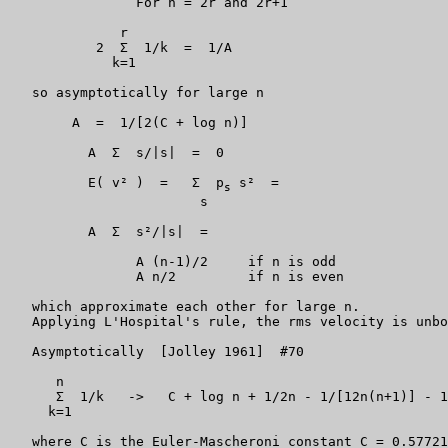
		For n = 2r and 2r+1

	      r

	   2  Σ  1/k  =  1/A

	     k=1

   so asymptotically for large n

	A  =  1/[2(C + log n)]

          A  Σ  s/|s|  =  0

          E( v² )  =   Σ  p
 s²  =

s
                        s

          A  Σ  s²/|s|  =

		A (n-1)/2     if n is odd

		A n/2         if n is even

   which approximate each other for large n.

   Applying L'Hospital's rule, the rms velocity is unbo
   Asymptotically 
 [Jolley 1961] 
 #70

      n

      Σ  1/k   ->   C + log n + 1/2n - 1/[12n(n+1)] - 1
     k=1

   where C is the Euler-Mascheroni constant C = 0.57721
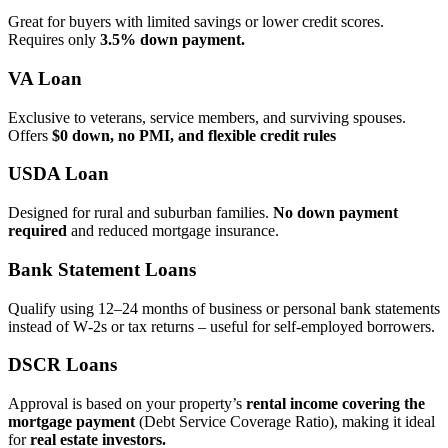
Great for buyers with limited savings or lower credit scores.
Requires only
3.5% down payment.
VA Loan
Exclusive to veterans, service members, and surviving spouses.
Offers
$0 down, no PMI, and flexible credit rules
USDA Loan
Designed for rural and suburban families.
No down payment
required
and reduced mortgage insurance.
Bank Statement Loans
Qualify using 12–24 months of business or personal bank statements
instead of W‑2s or tax returns – useful for self‑employed borrowers.
DSCR Loans
Approval is based on your property’s
rental income covering the
mortgage payment
(Debt Service Coverage Ratio), making it ideal
for
real estate investors.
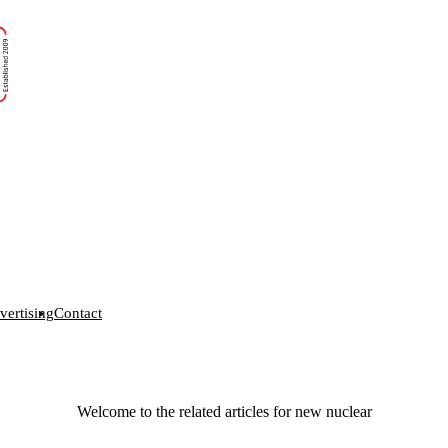
vertising
Contact
Welcome to the related articles for new nuclear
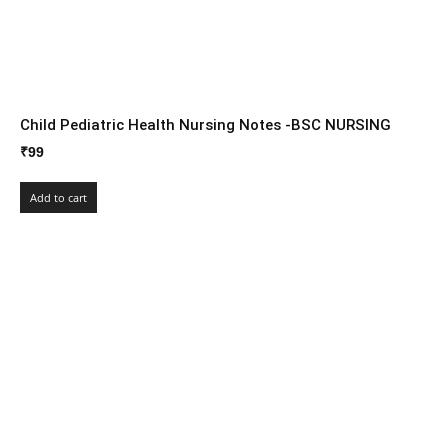
Child Pediatric Health Nursing Notes -BSC NURSING
₹
99
Add to cart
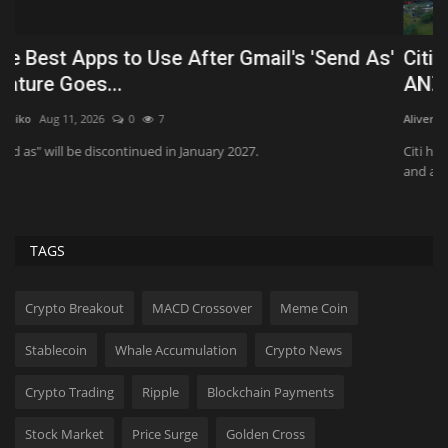
'
Citi hires Goldman Sachs exec in Australia for
M
ANZ tech...
t
Aliver
Jul 30, 2026
0
114
Al
Citi has hired Cristina Mascanzoni to a new role in its capital markets
Th
and advisory...
sp
TAGS
Crypto Breakout
MACD Crossover
Meme Coin
Stablecoin
Whale Accumulation
Crypto News
Crypto Trading
Ripple
Blockchain Payments
Stock Market
Price Surge
Golden Cross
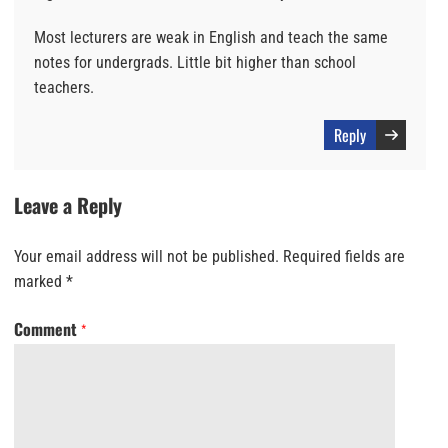
Most lecturers are weak in English and teach the same
notes for undergrads. Little bit higher than school
teachers.
Reply
Leave a Reply
Your email address will not be published.
Required fields are
marked
*
Comment
*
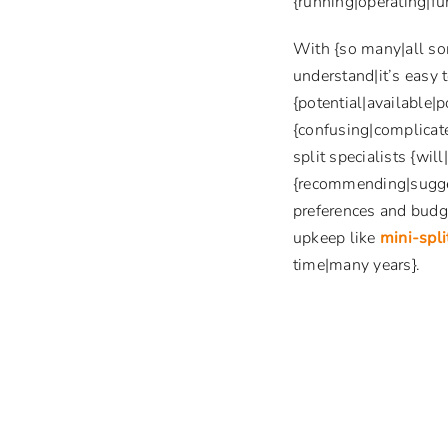
{running|operating|fun
With {so many|all so
understand|it’s easy 
{potential|available|p
{confusing|complicate
split specialists {wil
{recommending|sugges
preferences and budge
upkeep like
mini-spl
time|many years}.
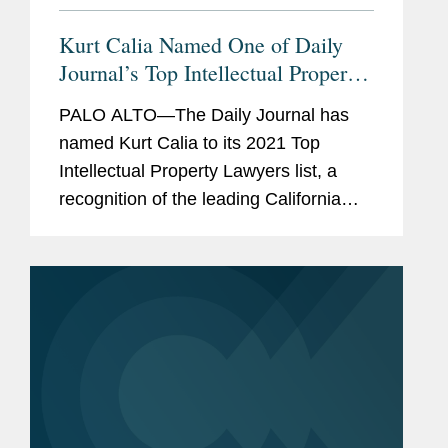
Kurt Calia Named One of Daily
Journal’s Top Intellectual Property
Lawyers
PALO ALTO—The Daily Journal has
named Kurt Calia to its 2021 Top
Intellectual Property Lawyers list, a
recognition of the leading California
lawyers who specialize in intellectual
property law. Mr. Calia is a partner in
Covington’s Palo Alto...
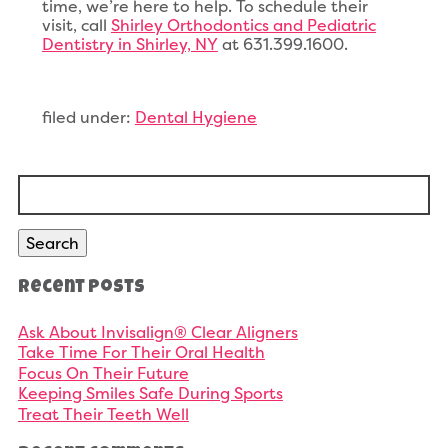
time, we’re here to help. To schedule their
visit, call
Shirley Orthodontics and Pediatric
Dentistry in Shirley, NY
at 631.399.1600.
filed under:
Dental Hygiene
Search
for:
Search
Recent Posts
Ask About Invisalign® Clear Aligners
Take Time For Their Oral Health
Focus On Their Future
Keeping Smiles Safe During Sports
Treat Their Teeth Well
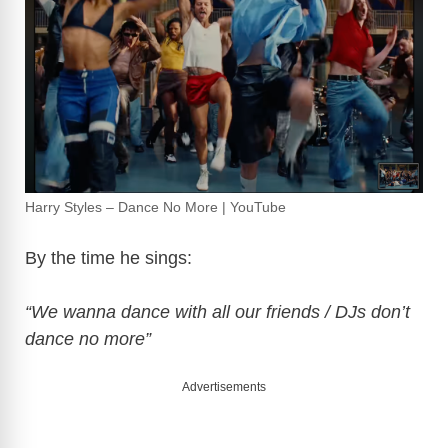
d
e
o
Harry Styles – Dance No More | YouTube
By the time he sings:
“We wanna dance with all our friends / DJs don’t
dance no more”
Advertisements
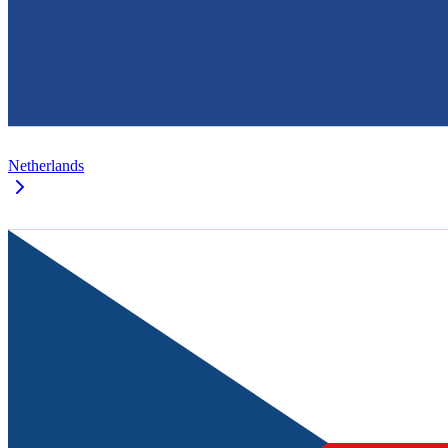
Netherlands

##############################

*WHAT IS BEING ASKED*
Only the lines containing "mortgage" are needed; pull them out of the listing.

*OUTPUT FOR THIS TASK*
and reduced mortgage insurance.
mortgage payment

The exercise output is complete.